Em pouco mais de três páginas, Palocci provoca o que foi descrito por um alto dirigente petista como uma "hecatombe" ao dizer que viu Lula se dissociar do "menino retirante" e "sucumbir ao pior da política".

Ele conta detalhes sobre suposto pedido de propinas à Odebrecht na biblioteca do Palácio da Alvorada, compara o PT a uma "seita" submetida à "autoproclamação do 'homem mais honesto do País'" e sugere que o ex-presidente tenta transferir a responsabilidade por ilegalidades à ex-primeira-dama Marisa Letícia, morta em janeiro. Ele diz ainda que Dilma destruiu programas sociais e a economia e afirma que o PT precisa fazer um acordo de leniência se quiser se reconstruir.

Ao final, Palocci coloca nas mãos de Gleisi a decisão sobre sua desfiliação do partido. Na semana passada, o PT de Ribeirão Preto, pressionado pela direção nacional, abriu o processo de expulsão de Palocci. Na sexta-feira, o diretório nacional decidiu suspendê-lo provisoriamente por 60 dias.

Na carta, Palocci acusa o PT de só punir quem ataca o partido e seu líder máximo e ignorar as denúncias de corrupção contra petistas.

O Instituto Lula não havia respondido às acusações do ex-ministro até a conclusão desta edição. Segundo a assessoria do ex-presidente, Palocci apenas voltou a dizer "mentiras" contra Lula com o objetivo de fechar um acordo de delação premiada com a Lava Jato. Ontem Palocci completou exatamente um ano de cadeia. No texto ele confirma que está em negociação com o Ministério Público.

Gleisi respondeu com uma nota dura, na qual também acusa o ex-ministro de mentir para se safar da condenação de 12 anos e dois meses e 20 dias de prisão por corrupção passiva e lavagem de dinheiro. "Política e moralmente, Palocci já está fora do PT", diz a nota da senadora.

'Traição'

Os demais dirigentes, parlamentares e ex-integrantes dos governos petistas evitaram comentar as novas acusações de Palocci. Sob a condição de anonimato, no entanto, muitos admitem que as punições internas ao ex-ministro foram um "tiro no pé" já que deram a Palocci mais um palco para disparar contra Lula e o partido. Quase todos demonstraram indignação com o que consideram uma "traição" do ex-ministro.

Para grande parte dos líderes petistas, a carta de Palocci é mais um elemento a dificultar a participação de Lula na eleição do ano que vem. Alguns chegaram a descrever o ataque do ex-ministro como o mais duro já sofrido pelo partido justamente por ter vindo de um de seus principais quadros.

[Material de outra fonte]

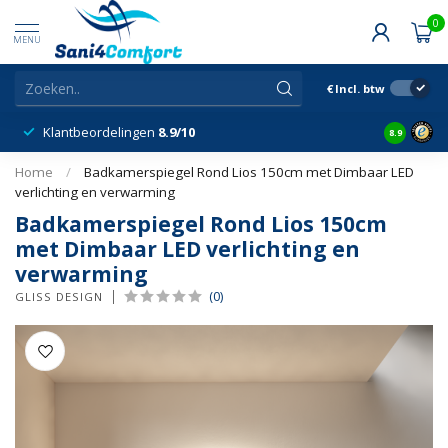
0
MENU
€
Incl. btw
Klantbeordelingen
8.9/10
8.9
Home
/
Badkamerspiegel Rond Lios 150cm met Dimbaar LED
verlichting en verwarming
Badkamerspiegel Rond Lios 150cm
met Dimbaar LED verlichting en
verwarming
(0)
GLISS DESIGN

Visto inicialmente com desconfiança por parte do PT - que o considerava de "direita" por privatizar serviços públicos quando foi prefeito de Ribeirão Preto - Palocci herdou o posto de coordenador do programa de Lula na campanha de 2002 após o assassinato de Celso Daniel. Rapidamente se tornou um dos principais nomes do governo petista, no qual desempenhou a função de fiador junto aos setores bancário e empresarial.

Vários petistas ouvidos nesta terça-feira admitiram que Palocci verbaliza avaliações internas de setores do partido como o suposto uso do nome de Marisa Letícia pela defesa de Lula, e dá verossimilhança a acusações já conhecidas como a da reunião com Dilma, Palocci e o ex-presidente da Petrobrás Sergio Gabrielli na biblioteca do Palácio da Alvorada. Mas dizem que Palocci "manipulou a verdade" em sua defesa.